22C:116, Lecture Notes, Lecture 1, Fall 2000

1. The course title says something important about this class

   • Advanced - This is an advanced course, it has prerequisites! if you haven't had a prior course on operating systems, you should be very hesitant about taking this course!

   • Operating Systems - This is a course about operating systems.

   This word by word breakdown can be continued!

   • Operating - The use of this word implies a subject (something that operates) and an object (something that is operated). What are these?

     The object is clearly the computer. The operating system operates the computer.

     The indirect subject is clear. The operating system operates on behalf of its human user community.

     The direct subject is less clear. Generally, the human users interact with applications programs of one kind or another, and the operating system operated directly on behalf of these applications.

   • Systems - This word says quite a bit. A system is composed of components of some kind, frequently not primitive components, but subsystems in their own right. What are these subsystems, and does the organization of the operating system relate to their ogranization?

2. What is an Operating System?

   Posing This question to a class typically generates the following kinds of responses:

   • It may provide a uniform interface across multiple platforms. This is certainly true of modern UNIX (and its many variants such as Linux, HP-UX, IRIX, AIX), although UNIX was not designed with this in mind.
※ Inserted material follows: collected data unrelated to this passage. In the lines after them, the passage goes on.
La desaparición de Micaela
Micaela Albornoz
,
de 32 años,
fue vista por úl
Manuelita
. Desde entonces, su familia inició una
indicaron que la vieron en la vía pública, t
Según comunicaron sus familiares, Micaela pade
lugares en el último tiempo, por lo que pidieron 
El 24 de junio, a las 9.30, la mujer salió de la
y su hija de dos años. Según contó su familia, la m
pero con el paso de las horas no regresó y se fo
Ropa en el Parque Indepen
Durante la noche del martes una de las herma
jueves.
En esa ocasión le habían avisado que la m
Other modern operating systems, notably MS-Windows and Mac OS can hardly be described as being platform independent, although Mac OS, in its evolution, has migrated from the 68000 processor used in early Macintosh computers to the Power PC architecture of modern systems, and Microsoft's Windows NT has been ported to a variety of non-Intel platforms..
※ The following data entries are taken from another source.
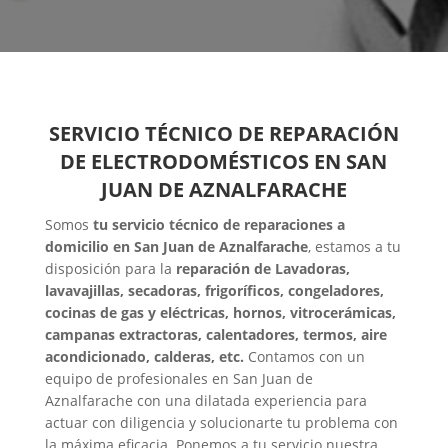
SERVICIO TÉCNICO DE REPARACIÓN
DE ELECTRODOMÉSTICOS EN SAN
JUAN DE AZNALFARACHE
Somos
tu servicio técnico de reparaciones a
domicilio en San Juan de Aznalfarache
, estamos a tu
disposición para la
reparación de Lavadoras,
lavavajillas, secadoras, frigoríficos, congeladores,
cocinas de gas y eléctricas, hornos, vitrocerámicas,
campanas extractoras, calentadores, termos, aire
acondicionado, calderas, etc.
Contamos con un
equipo de profesionales en San Juan de
Aznalfarache con una dilatada experiencia para
actuar con diligencia y solucionarte tu problema con
la máxima eficacia. Ponemos a tu servicio nuestra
   • It provides abstractions such as files, windows, timers and other tools that programmers would like to use.

   • It controls the allocation of resources:
     • One or more CPUs.
     • The main memory.
     • The I/O channels.
     • The secondary memory.
     This resource management model was at the forefront of most thinking about operating systems in the 1970's, when most computer systems were shared between many users who were in competition for the scarce resources of the systems.

     With the advent of personal computers, there was even talk about the irrelevance of operating systems, since with only one user, it was easy to imagine that there were no resource contention problems remaining.
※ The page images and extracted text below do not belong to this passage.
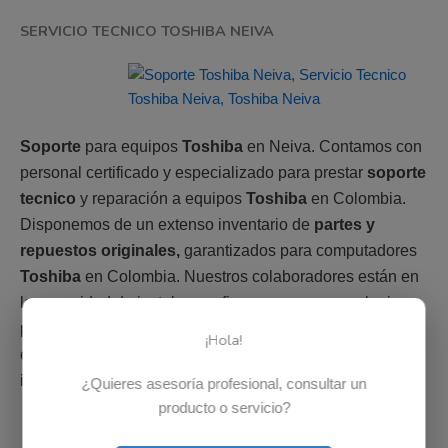
SERVICIO TECNICO TOSHIBA NEIVA
Soporte
para equipos
Toshiba
en Neiva. Contamos con
personal certificado y especializado para prestar
soporte
tecnico
y reparación a equipos
Toshiba
en Colombia.
Disponemos de un extenso inventario de
partes y
repuestos originales,
garantizados para computadores
Toshiba
en Colombia. Nuestros colaboradores están en
la capacidad de instalar, configurar o reparar cualquier
parte de un computador
Toshiba
. Adicional si parte no
¡Hola!
esta disponible en el país, es posible solicitarla bajo
importación.
¿Quieres asesoría profesional, consultar un
producto o servicio?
   • It provides mechanisms for enforcing security policies. A good operating system will provide general purpose mechanisms that can be used to enforce a variety of policies; most systems in use today, from UNIX to MS/DOS were designed for environments where security was not a big issue, so to the extent they support security, their mechanisms are generally special purpose, limiting the range of policies that may be enforced.

   • The combination of hardware plus operating system software provides a virtual machine to the users. The resources of this machine are more closely related to the needs of applications programmers than the resources of the bare hardware.

   • But to most users, the operating system remains a mysterious piece of expensive and often quirky software. In one sense, there is no need for an operating system, since in theory, everything done by the system could be done directly by the application software.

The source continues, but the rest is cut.